YUNUS PAKSOY @yunuspaksoy
Published 22.06.2017 00:00
A view of the Yavuz Sultan Selim Bridge, which was built with a $3 billion investment and went operational in August 2016.
A view of the Yavuz Sultan Selim Bridge, which was built with a $3 billion investment and went operational in August 2016.

Over the last decade, Turkey has invested nearly $90 billion in infrastructure projects like bridges, divided highways, freeways, tunnels, railways and airports, the flow of investments will continue with a $64 billion investment, transport minister says

Transport, Maritime and Communications Minister Ahmet Arslan said late Tuesday that the government will invest TL 227 billion ($64 billion) in infrastructure in the coming years and will complete roughly 3,500 projects in the country. Hosting members of the media at an iftar (fast-breaking) dinner held in the capital Ankara, Arslan said that the government plans to invest hundreds of billions of Turkish lira in infrastructural projects, as the government works on more than 3,400 projects already underway.

"We will make investments worth TL 227 billion [$64 billion] effective from today onwards. The works related to more than 3,400 projects are ongoing. Some of these projects have already been completed, some are still in progress and others were recently launched. Namely, public-private partnership (PPP) investments worth TL 51 billion ($14.3 billion) are also in progress," Arslan said.The minister emphasized that the government has allocated more than TL 26 billion ($7.2 billion) for investment projects in 2017. "We will spend TL 17 billion ($4.79 billion) and complete 179 projects this year," Arslan said.

Transport Minister Ahmet Arslan (R) and Daily Sabah's Yunus Paksoy (L).

The minister said that the Justice and Development Party (AK Party) government has spent roughly TL 350 billion ($98.75 billion) over the last 14 years. Of that amount, TL 49 billion ($13.82 billion) has been spent on PPP investments, according to Minister Arslan.

Explaining the ongoing construction of tunnels and bridges across the country, the minister said that the government plans to complete 32 more tunnels in Turkey, noting: "A total of 32 tunnels spanning 68 kilometers will be completed by the end of this year." Arslan went on to say that the AK Party government has built tunnels spanning 300 kilometers across the country in the past 14 years, compared to previous governments in Turkey which could only build tunnels stretching 50 kilometers over 80 years.

The government will hold a tender for 12 additional tunnels in the upcoming political term, the minister also noted.

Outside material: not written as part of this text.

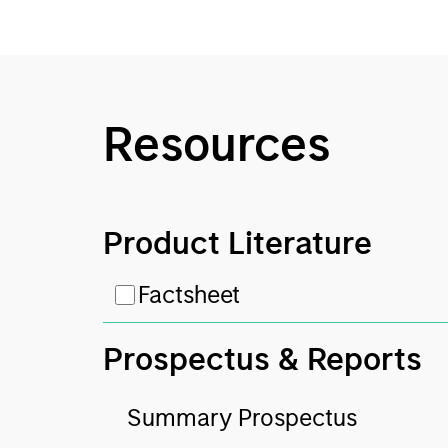
Resources
Product Literature
Factsheet
Prospectus & Reports
Summary Prospectus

On the other hand, bridges across the country also top the government's agenda. Arslan said that a total of 131 bridges stretching 57 kilometers in total length will be completed by the end of 2017. The minister said: "Work is currently ongoing for 65 kilometers of bridge-way for 431 bridges. We are building bridges, tunnels and viaducts in every corner of the country," he asserted.

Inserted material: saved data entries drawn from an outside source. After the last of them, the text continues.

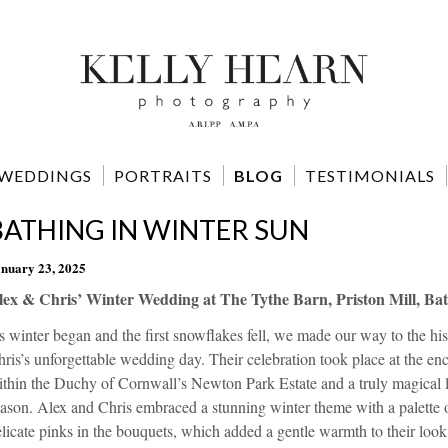
WEDDINGS
PORTRAITS
BLOG
TESTIMONIALS
BATHING IN WINTER SUN
nuary 23, 2025
lex & Chris’ Winter Wedding at The Tythe Barn, Priston Mill, Bat
 winter began and the first snowflakes fell, we made our way to the his
ris’s unforgettable wedding day. Their celebration took place at the enc
thin the Duchy of Cornwall’s Newton Park Estate and a truly magical l
ason. Alex and Chris embraced a stunning winter theme with a palette o
licate pinks in the bouquets, which added a gentle warmth to their look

Works for Turkish space agency underway

The Transport, Maritime and Communications minister told members of the media that joint efforts between Turkey and Japan will be made for the establishment of the Turkish Space Agency.

Stressing that Turkey already sends materials produced by the Military Electronics' Industries (ASELSAN) to Japan in collaboration with the Japanese Space Agency, Arslan said that aeronautical research is ongoing. "We will send materials produced at Istanbul Technical University (İTÜ) for the manufacturing of satellites which will later be tested. Materials sent for testing will be returned and, if successful, we will extend the use of it," he asserted.

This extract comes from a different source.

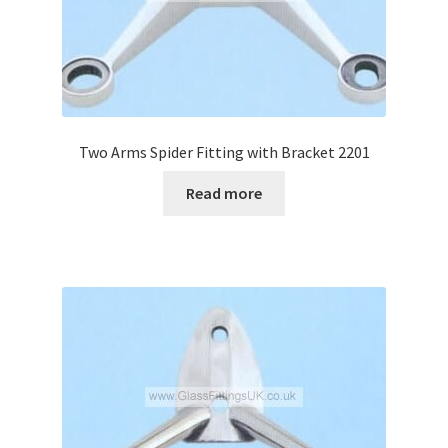
Two Arms Spider Fitting with Bracket 2201
Read more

Number of Turkish-flagged vessels increase

Commenting on a recent law that requires yacht and vessel owners to change their foreign flags to Turkish ones while in Turkish waters, Arslan said that the number of Turkish-flagged vessels has increased, to a large extent.

The Transport, Maritime and Communications minister said that 3,515 yachts and vessels have changed their foreign flags to the Turkish flag. "Our goal was 6,000 vessels for 2017. We are pleased with today's numbers as we have not even completed the first half of the year yet," he added.

Previously, Arslan said in an exclusive interview with Daily Sabah that those who refused to change their foreign flags to Turkish flags would be sanctioned. In early May, the minister said: "More importantly, we want Turkish-flagged vessels in our marinas, rather than foreign-flagged ones. The prestige of our flag is crucial for us. We have also expressed this clearly and, despite the ease of fulfilling this requirement, if certain Turkish-owned vessels refuse to comply, we will enforce sanctions. Those vessels in violation of the new law will either promptly flag their vessels with the Turkish flag or will be obliged to do whatever foreign-owned vessels are obliged to."